120mのナメはずっと続く滑り台のようだ
120mのナメは上から見下ろすと
ずっと続く滑り台のようだ

 以下の者は、2006年10月15日、奥秩父北端に聳える日本百名山の一つ・両神山(1723m)に、荒川中津川支流・神流川金山沢右俣を出合いから遡行し、120mの大ナメを越えて梵天尾根に出、登頂したことを証明いたします。

氏名 風 の 谷

紅葉の中をどこまでもナメが続く
紅葉の中をどこまでもナメが続く

 遠くから両神山を見ると、その独特の風貌には驚かされます。恐竜の背中を思わせるゴツゴツした山容と、四方に長々と伸びた岩尾根が近寄りがたいイメージを持たせています。急峻に山頂へと食い込む無数の沢。金山沢もそんな沢の一つです。南西面の沢は傾斜の緩いナメ滝と花崗岩のスラブの創り出す穏やかな渓相が特徴ですが、その中にあっても金山沢右俣は明るいナメ滝の連続で知られています。前回、9月末に行った釜の沢西俣の時よりも一層進んだ秋。谷の中からも大きく見渡せた背後の赤岩岳が色とりどりに紅葉している様が美しく振り返られました。出合いからの僅かな部分を除いて、傾斜の強弱はあるものの、そのほとんどがナメの連続でした。秋のナメは、最も水垢と呼ばれるヌルヌルが発達する時期です。先週、各地に被害をもたらした低気圧と前線の通過による増水のおかげで少なかったものの、それでも、ツルツルと足元をさらい、滑りました。やがて、谷全体がナメ滝となったのは120mナメでした。原生林の中を登り詰め、辿り着いた山頂は、カラカラと音を立てそうな秋の乾いた晴天の下でした。この両神山は、埼玉県と群馬県の県境に近い山です。

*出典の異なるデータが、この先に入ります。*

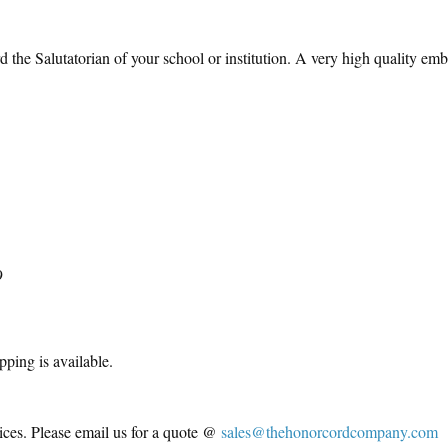
the Salutatorian of your school or institution. A very high quality emb
9
pping is available.
ices. Please email us for a quote @
sales@thehonorcordcompany.com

この上武国境付近の山は、標高こそ高くはないものの、無名の岩峰を林立させ、その多くは登山道もなく、アプローチの悪さもあってほとんど顧みられることの無い山々です。もう、僅かで長野県というあたりは、大きな岩壁を持つ山も少なくなく、もっと登られても良い山域と言えるでしょう。それらの山々に突き上げる沢にしても、訪れる者の無い静寂の中の巨大な滝があったり、未開の新しい発見に満ちています。両神山山頂からは、この夏も訪れた奥秩父北面の幽玄の山肌が見えていました。沢シーズンの終わりに近い、この時期に相応しい秋の沢の一日でした。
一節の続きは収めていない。